Hmm, thinking about it more I guess I’d say that “alignment” is not a binary. Like maybe:
Good alignment:Algorithm is helping the human work faster and better, while not doing anything more dangerous than what the human would have done by themselves without AI assistance
Even better alignment:Algorithm is trying to maximize the operator’s synthesized preferences / trying to implement CEV / whatever.
One thing is, there’s a bootstrapping thing here: if AI alignment researchers had AIs with “good alignment”, that would help them make AIs with “even better alignment”.

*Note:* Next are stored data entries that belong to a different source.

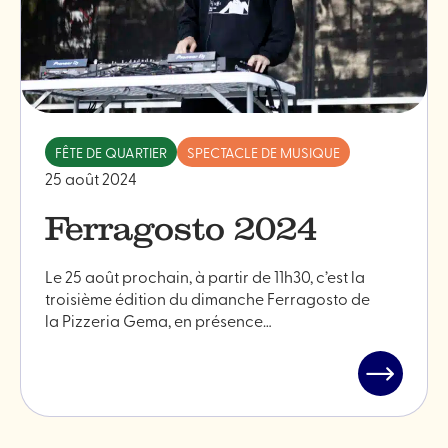
FÊTE DE QUARTIER
SPECTACLE DE MUSIQUE
25 août 2024
Ferragosto 2024
Le 25 août prochain, à partir de 11h30, c’est la
troisième édition du dimanche Ferragosto de
la Pizzeria Gema, en présence…
Lire
l'article
"Ferrago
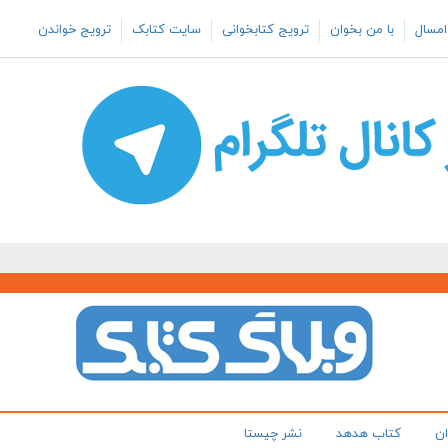
امسال
با من بخوان
ترویج کتابخوانی
سایت کتابک
ترویج خواندن
ان
کتاب هدهد
نشر چیستا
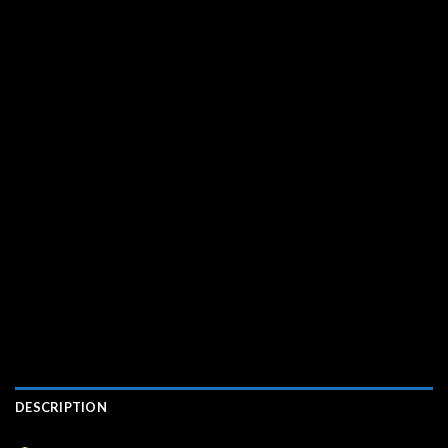
DESCRIPTION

Another thing is, I dunno, I feel like having a path that definitely gets us to “good alignment” would be such fantastic wonderful progress that I would want to pop some champagne and sing the praises of whoever figured that out. That’s not to say that we can all retire and go to the beach, but I think there’s a legitimate sense in which this kind of advance would solve a huge and important class of problems.
Like, maybe we should say that “radically superhuman safety and benevolence” is a different problem than “alignment”? We still want to solve both of course. The pre-AGI status quo has more than its share of safety problems.
Alignment is always contextual in regards to the social norms at the time. We’ve not had AI for that long so people assume that the alignment problem is a solve it once for all type of thing instead of an ever changing problem.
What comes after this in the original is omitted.